Just before recessing, Congress passed a continuing resolution to fund the federal government through the end of fiscal year 2025. Republican leaders will spend the next three weeks trying to negotiate a compromise budget resolution and pass it in one or both chambers. Leadership faces several foundational disputes to resolve, including how deeply to cut social spending programs and how to score the bill.

Senate Budget Committee Republicans plan to meet with the Parliamentarian over the next few weeks to determine her position on using a current policy baseline as a scoring method. Senate Finance Committee Chairman Crapo (R-ID) stated last week that using a current policy baseline to score extensions of the 2017 tax law’s expiring provisions would reduce the cost by about $3.8 trillion.
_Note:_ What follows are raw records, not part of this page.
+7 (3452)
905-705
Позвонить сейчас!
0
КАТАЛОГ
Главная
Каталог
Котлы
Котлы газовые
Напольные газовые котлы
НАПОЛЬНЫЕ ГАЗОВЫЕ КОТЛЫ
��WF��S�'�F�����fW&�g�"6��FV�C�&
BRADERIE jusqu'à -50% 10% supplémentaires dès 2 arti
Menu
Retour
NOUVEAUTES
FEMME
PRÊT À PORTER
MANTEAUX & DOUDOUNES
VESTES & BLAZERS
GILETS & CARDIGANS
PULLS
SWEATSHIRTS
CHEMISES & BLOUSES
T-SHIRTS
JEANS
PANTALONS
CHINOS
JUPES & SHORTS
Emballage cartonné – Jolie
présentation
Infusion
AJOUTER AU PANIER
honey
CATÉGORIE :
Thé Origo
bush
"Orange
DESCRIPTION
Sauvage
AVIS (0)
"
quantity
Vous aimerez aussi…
If the Parliamentarian does not approve that scoring method, Republicans would have to consider alternatives, such as overruling her interpretation during debate of the reconciliation bill, ignoring any scores produced by the Joint Committee on Taxation or the Congressional Budget Office (CBO), relying on an obscure federal statute to expand the House Budget Committee’s ability to set budgetary estimates, or replacing the current Parliamentarian.
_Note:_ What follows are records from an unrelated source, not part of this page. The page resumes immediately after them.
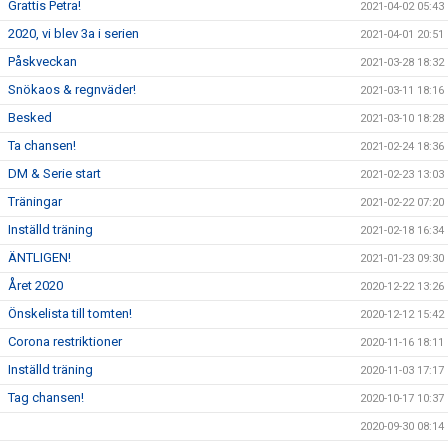
Grattis Petra!
2021-04-02 05:43
2020, vi blev 3a i serien
2021-04-01 20:51
Påskveckan
2021-03-28 18:32
Snökaos & regnväder!
2021-03-11 18:16
Besked
2021-03-10 18:28
Ta chansen!
2021-02-24 18:36
DM & Serie start
2021-02-23 13:03
Träningar
2021-02-22 07:20
Inställd träning
2021-02-18 16:34
ÄNTLIGEN!
2021-01-23 09:30
Året 2020
2020-12-22 13:26
Önskelista till tomten!
2020-12-12 15:42
Corona restriktioner
2020-11-16 18:11
Inställd träning
2020-11-03 17:17
Tag chansen!
2020-10-17 10:37
2020-09-30 08:14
Last Friday, CBO released an analysis requested by Joint Economic Committee Chair Schweikert (R-AZ), estimating that permanently extending the expiring provisions of the 2017 tax law would increase the national debt to more than double gross domestic product over the next three decades, absent other changes to fiscal policy or interest rates. Rep. Schweikert referred to the report to argue against efforts to score the reconciliation bill based on current policy, highlighting ongoing intra-party discussions regarding the proposal. Members of the Senate Finance Committee are meeting regularly to discuss their plans. House Ways and Means members plan a series of meetings over the next three weeks, building on two held before the recent recess, to discuss implementing the President’s tax priorities. Ways and Means will not start drafting language until both chambers pass an identical budget resolution.